Ocorre que o desmatamento no Acre assumiu uma nova dinâmica, estando hoje estreitamente vinculado à pecuária praticada na pequena propriedade – a mesma que desenvolve a tão prestigiada “agricultura familiar”. E ocorre que o poder público local tem muita dificuldade em lidar com essa conjuntura. Por duas razões, entre outras.

Primeiro, os políticos não conseguem desagradar ao pequeno agricultor familiar, com receio de perder votos na classe média urbana, algo inusitado embora real; segundo, a administração pública nunca irá alcançar uma estrutura de fiscalização (pessoal, carros, barcos etc.) capaz de monitorar a totalidade das pequenas propriedades dispersas em território estadual.

Voltando à discussão do biodiesel produzido na Amazônia. Não há razões para acalentar a ideia de que a introdução do cultivo, em média e larga escala, de espécies exóticas de palmeiras como dendê ou palma pode ser alternativa a esse novo ciclo do desmatamento na região.

Na verdade, trata-se dum raciocínio ingênuo e equivocado. Parte do princípio que o produtor, a fim de aproveitar a febre mundial do biodiesel, irá ocupar as áreas antes destinadas à pecuária com a implantação de cultivos voltados para a produção de óleo vegetal.

Sem sequer entrar na discussão dos custos associados à recuperação das áreas degradadas por pastagens, que são bem superiores aos custos relacionados ao desmate de novas áreas para cultivo, cabe perguntar: que razão econômica levaria o produtor a trocar a pecuária por óleo vegetal, se ele pode simplesmente diversificar sua produção?

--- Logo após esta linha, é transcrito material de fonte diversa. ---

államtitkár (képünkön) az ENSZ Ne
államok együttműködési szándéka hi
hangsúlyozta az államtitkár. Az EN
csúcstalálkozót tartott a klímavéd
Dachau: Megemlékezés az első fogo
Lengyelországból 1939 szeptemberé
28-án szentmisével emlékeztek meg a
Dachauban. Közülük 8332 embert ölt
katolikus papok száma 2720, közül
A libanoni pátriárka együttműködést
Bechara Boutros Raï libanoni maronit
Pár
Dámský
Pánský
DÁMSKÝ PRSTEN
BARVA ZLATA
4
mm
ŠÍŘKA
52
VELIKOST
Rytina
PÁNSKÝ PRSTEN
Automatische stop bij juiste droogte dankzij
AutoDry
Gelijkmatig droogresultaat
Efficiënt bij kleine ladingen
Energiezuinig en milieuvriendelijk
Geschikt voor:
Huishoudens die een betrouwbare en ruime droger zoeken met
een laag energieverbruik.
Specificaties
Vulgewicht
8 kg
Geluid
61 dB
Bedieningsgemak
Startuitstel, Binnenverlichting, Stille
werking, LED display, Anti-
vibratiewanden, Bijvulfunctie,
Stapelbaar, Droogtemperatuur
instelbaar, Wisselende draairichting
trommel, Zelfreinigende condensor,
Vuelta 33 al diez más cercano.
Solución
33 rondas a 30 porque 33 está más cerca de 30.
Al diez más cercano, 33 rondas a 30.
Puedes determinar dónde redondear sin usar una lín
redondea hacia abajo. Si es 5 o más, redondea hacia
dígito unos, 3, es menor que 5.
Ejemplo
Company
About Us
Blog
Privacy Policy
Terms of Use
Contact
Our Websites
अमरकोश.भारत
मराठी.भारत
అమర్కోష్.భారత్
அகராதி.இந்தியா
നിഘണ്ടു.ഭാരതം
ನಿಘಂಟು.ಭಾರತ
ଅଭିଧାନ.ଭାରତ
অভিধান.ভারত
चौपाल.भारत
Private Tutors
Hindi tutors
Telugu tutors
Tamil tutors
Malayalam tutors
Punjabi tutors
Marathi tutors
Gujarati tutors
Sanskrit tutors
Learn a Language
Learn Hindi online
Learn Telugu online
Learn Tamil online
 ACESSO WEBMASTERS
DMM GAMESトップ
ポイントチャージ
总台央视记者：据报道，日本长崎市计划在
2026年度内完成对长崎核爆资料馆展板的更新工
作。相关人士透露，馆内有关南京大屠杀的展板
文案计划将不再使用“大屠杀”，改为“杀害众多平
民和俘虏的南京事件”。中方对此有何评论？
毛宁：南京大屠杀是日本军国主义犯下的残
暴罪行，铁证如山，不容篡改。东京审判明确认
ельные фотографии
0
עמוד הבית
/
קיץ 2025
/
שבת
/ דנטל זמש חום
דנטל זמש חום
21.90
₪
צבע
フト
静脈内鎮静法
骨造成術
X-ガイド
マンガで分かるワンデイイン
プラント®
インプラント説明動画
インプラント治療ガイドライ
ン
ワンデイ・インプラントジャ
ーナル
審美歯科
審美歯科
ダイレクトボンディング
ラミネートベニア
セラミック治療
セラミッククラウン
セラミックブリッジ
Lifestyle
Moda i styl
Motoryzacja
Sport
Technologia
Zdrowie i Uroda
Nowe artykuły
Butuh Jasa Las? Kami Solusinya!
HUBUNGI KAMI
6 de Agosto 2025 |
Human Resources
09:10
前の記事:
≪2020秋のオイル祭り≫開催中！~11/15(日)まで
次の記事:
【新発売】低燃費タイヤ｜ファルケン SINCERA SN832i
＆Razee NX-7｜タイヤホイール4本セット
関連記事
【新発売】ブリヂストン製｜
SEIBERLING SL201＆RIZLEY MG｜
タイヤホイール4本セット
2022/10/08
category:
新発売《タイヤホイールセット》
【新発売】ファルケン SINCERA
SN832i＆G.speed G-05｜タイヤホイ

A decisão reside em desmontar o sistema produtivo que lhe rende dividendos todos os anos (criação de boi) ou meramente diversifica-lo, por meio da incorporação de novas áreas ociosas de florestas, que podem ser desmatadas para a produção de óleo vegetal. Ora, como reza a cartilha da produção rural, diversificar é sempre a melhor opção.

A história econômica contemporânea da Amazônia não deixa dúvida quanto ao fato de que só existe uma saída para se evitar a ampliação do desmatamento: aumentar a competitividade da produção baseada no ecossistema florestal nativo da região. Somente dessa forma o país irá honrar o compromisso que assumiu no Acordo de Paris, celebrado em dezembro de 2015.

Lamentavelmente, todavia, tudo indica que a região seguirá o perigoso caminho já trilhado por Malásia e Indonésia – e a própria ONU vem advertindo esses países sobre os riscos da ampliação do desmatamento, decorrente do cultivo de palma para abastecimento do mercado europeu de biodiesel.

O alerta é simples: o custo da restauração florestal para a sociedade será superior à renda privada obtida com a exportação do óleo vegetal.

Mas, se nada disso importa, quem sabe, futuramente, quando a crise na economia estatal for superada, a Amazônia não poderá se converter numa nova Ásia?